Whoops, sorry, my bad for phrasing things incorrectly. I actually meant that sometimes I organize parent tags in nested categories (Country->France->Paris) and sometimes the parent tag describes something, not about a theoretical tagged object, but about the tags themselves (Status->unread, status->flagged, etc.). If I had the nested tags status->unread, an item I tagged “unread” is not also a “status”. Rather, the tag is a status.

If that makes any more sense.

I’m all for spending the bulk of energies on tags. I’m a tag fanboy. I personally think that a creative combination of tags and smart folders (saved searches) allows you to sort and find things far quicker than ordinary folders or needing to define your own categorical system.

As an aside, having to create a tag cloud can be a daunting task. It would probably help users who are struggling with the idea of tags to provide tag templates (Shoebox from Kavasoft does this).

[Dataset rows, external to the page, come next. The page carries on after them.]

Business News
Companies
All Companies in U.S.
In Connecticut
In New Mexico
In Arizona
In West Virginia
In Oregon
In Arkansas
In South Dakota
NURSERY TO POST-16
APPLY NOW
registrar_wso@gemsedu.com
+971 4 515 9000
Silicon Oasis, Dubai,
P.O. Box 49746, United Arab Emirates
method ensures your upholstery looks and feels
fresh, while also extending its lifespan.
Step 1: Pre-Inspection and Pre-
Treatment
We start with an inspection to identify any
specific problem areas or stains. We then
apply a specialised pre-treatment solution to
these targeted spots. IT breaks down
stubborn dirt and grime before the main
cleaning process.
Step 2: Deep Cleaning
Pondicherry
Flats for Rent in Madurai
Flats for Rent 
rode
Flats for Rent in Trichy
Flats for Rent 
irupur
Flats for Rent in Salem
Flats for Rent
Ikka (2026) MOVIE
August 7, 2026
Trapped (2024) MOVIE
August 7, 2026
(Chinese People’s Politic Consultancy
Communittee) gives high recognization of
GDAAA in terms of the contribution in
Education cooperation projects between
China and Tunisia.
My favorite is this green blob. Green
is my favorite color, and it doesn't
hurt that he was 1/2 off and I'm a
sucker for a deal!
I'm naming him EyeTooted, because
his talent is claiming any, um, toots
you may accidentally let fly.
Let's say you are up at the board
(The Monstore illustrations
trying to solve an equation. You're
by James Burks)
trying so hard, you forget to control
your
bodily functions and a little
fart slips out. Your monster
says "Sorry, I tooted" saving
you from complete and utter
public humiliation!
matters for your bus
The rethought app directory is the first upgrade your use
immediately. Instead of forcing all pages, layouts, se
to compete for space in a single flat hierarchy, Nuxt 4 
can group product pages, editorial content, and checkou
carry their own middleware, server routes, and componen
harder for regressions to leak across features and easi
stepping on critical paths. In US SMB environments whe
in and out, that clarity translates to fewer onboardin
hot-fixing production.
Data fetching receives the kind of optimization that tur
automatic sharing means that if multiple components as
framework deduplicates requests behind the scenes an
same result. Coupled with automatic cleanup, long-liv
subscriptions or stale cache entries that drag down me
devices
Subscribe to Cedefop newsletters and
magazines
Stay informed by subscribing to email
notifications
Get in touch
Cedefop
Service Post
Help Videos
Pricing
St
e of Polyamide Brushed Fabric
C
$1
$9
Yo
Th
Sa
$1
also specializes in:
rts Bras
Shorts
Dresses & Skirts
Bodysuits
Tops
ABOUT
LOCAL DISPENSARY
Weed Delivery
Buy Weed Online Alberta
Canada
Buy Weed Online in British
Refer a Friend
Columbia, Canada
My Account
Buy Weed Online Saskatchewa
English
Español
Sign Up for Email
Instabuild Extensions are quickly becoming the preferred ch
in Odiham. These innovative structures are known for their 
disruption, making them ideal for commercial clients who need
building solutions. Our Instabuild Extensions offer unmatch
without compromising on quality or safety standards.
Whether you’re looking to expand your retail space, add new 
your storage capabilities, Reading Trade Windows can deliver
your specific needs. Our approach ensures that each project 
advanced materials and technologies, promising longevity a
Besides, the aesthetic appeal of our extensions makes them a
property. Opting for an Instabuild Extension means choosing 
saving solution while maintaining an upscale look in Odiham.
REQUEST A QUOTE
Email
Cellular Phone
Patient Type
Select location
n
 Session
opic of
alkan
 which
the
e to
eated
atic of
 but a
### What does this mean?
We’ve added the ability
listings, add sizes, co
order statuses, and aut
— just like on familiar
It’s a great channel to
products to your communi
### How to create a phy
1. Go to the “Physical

Agreed, but I find it daunting to create a list tag templates. :slight_smile: Perhaps we should start making a list of the tags that people are using.

Michael wrote:
Anyway, my opinion is that although multi-valued fields are in some sense the “right” solution in many cases, creative use of tags provides almost the same functionality with a much simpler interface. And the programming and design effort could (especially at this point in the product’s life) be better spent on other areas that will be useful to more people.

I agree with Michael’s opinion.

As of EagleFiler 1.2 there is a preference to make the tags searchable by Spotlight.

EagleFiler 1.4 added support for saved searches (a.k.a. user-created smart folders).